Zu meinem Vereinsgewässer heiz ich mit meinem Mountainbike in 5 Minuten durch den Wald, um zur SAAR zu kommen werdens schon mal 12 min...


----------



## Franky (28. Februar 2004)

Moinsen...
Am Mahndorfer See bin ich in ca. 5 Minuten...
Je nach dem, wo ich die Weser unsicher mache, sind es zwischen 15 und 45 Minuten.
Wenn ich einen bestimmten Abschnitt geangeln möchte, wohin wir nun nicht mehr mit dem PKW "anreisen" dürfen, muss ich nach ca. 5 Minuten Autofahrt zwischen 10 und 30 Minuten Fussweg einplanen, bzw. 15 Minuten Anfahrt und Fußweg dito...
Alles in allem ein durchaus "kurzer" Weg ans Wasser denke ich.


----------



## PASA (28. Februar 2004)

*Anfahrt*

Hallo,
 bis zu meinem Vereinsgewässer brauche ich 15 bis 20 Minuten. Das ist auch noch drinn wenn man nur 2 Stunden Zeit hat. Zum nächsten Händler um Futter oder Maden etc. zu kaufen kommen aber noch mal ca. 45 minuten für den Hin- und Rückweg dazu. Aus diesem Grund fahre ich öfters nur mal kurz zum Spinnfischen ans Wasser (die Fulda).

Grüße

Hier noch ein Foto vom Januar:


----------



## LarsDA (28. Februar 2004)

Hallo Loide!

Gibt bei uns einige Möglichkeiten.
Bis zum Rhein (Rapfen/Barben/Döbel/Zander) sinds ca. 15 Minuten von mir aus; fette Brachsen und Karpfen fang ich - wenn sie beissen -  bei nem Freund an dessen See - auch ca. 15 Min.
Manchmal angel ich in Lohr am Main - dahin isses ne Stunde von mir oder auf schöne Bachforellen und Äschen in der fränkischen Saale - gute 1,5 Stunden.
Am liebsten aber angel ich im Sifjord in Norwegen - von mir aus ca.m 3500 km, dahin dauerts dann etwas länger.

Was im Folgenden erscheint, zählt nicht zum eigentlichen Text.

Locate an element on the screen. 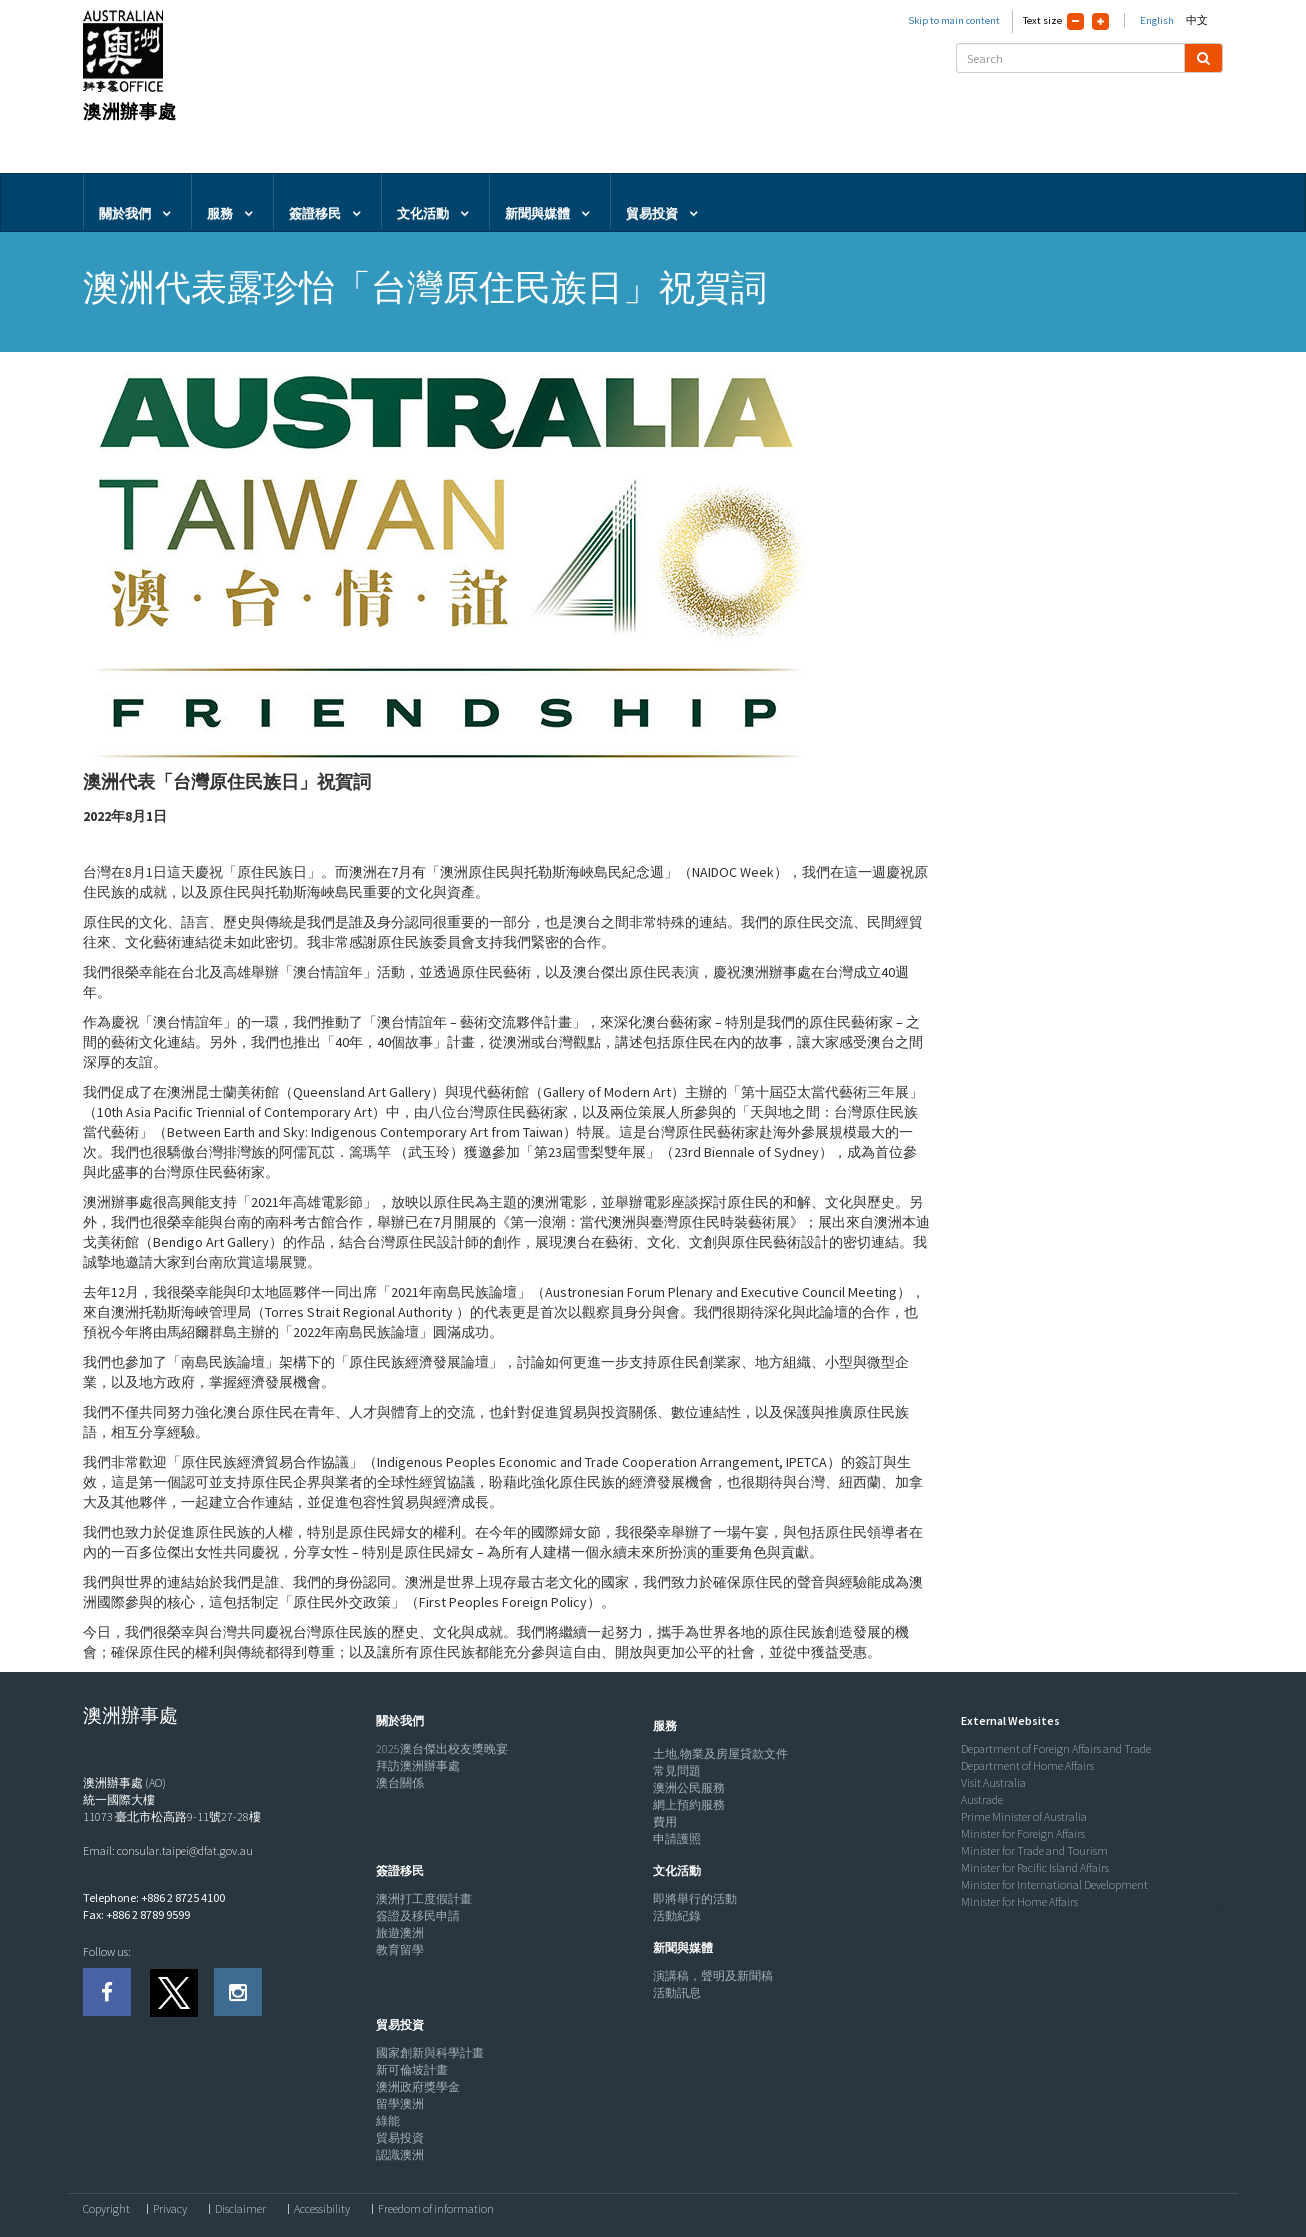  演講稿，聲明及新聞稿 is located at coordinates (713, 1975).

Viel Spaß beim Fischen, wo immer ihr es auch tut!

Lars#h #h #h


----------



## J_hallo (2. März 2004)

In der Regel etwa 30 min mit dem PKW, da darf dann aber kein Stau sein. Wenn ich in den Feierabendverkehr gerate, ist es auch mal länger.

J_hallo


----------



## Division Wasser (2. März 2004)

Leider bin ich in keinem Verein und dazu noch auf öffentliche Verkehrsmittel angewiesen, und so bleibt mir nix anderes übrig als mit dem Stadtbus ca. 10 min direkt an die Fulda so ca. 25km unter ihrer Quelle zu fahren. Weitere Gewässer wie der Pfordter Baggersee sind in ca. 30 min mit dem Bus zu erreichen. Da wird die Anreise mit Handgepäck schon zum Erlebnis. Angeln pur halt.
Grüße und 3fach donnerndes Petri HEIL aus dem Hessenland!


----------



## muellerltbg (2. März 2004)

Hallo,

zu unserem Vereinsgewässer braucht man mit dem Auto ca. 5-10 min, je nach Verkehr und wo man am Gewässer angeln will.
Und vom Autp könnten dann noch mal bis zu 20 min Fuss marsch dazu kommen, weil man nicht um die komplette Talsperre mit dem Auto fahren darf.

Gruß

muellerltbg


----------



## mirco1 (3. März 2004)

Ich habs ganz dicht bei, raus aus der Hintertür, dann 10 Meter und ich bin auf dem Steg, wo mein Boot liegt.
Dann noch 20 Meter fahrt und ich habe 140 m Wasser unter mir.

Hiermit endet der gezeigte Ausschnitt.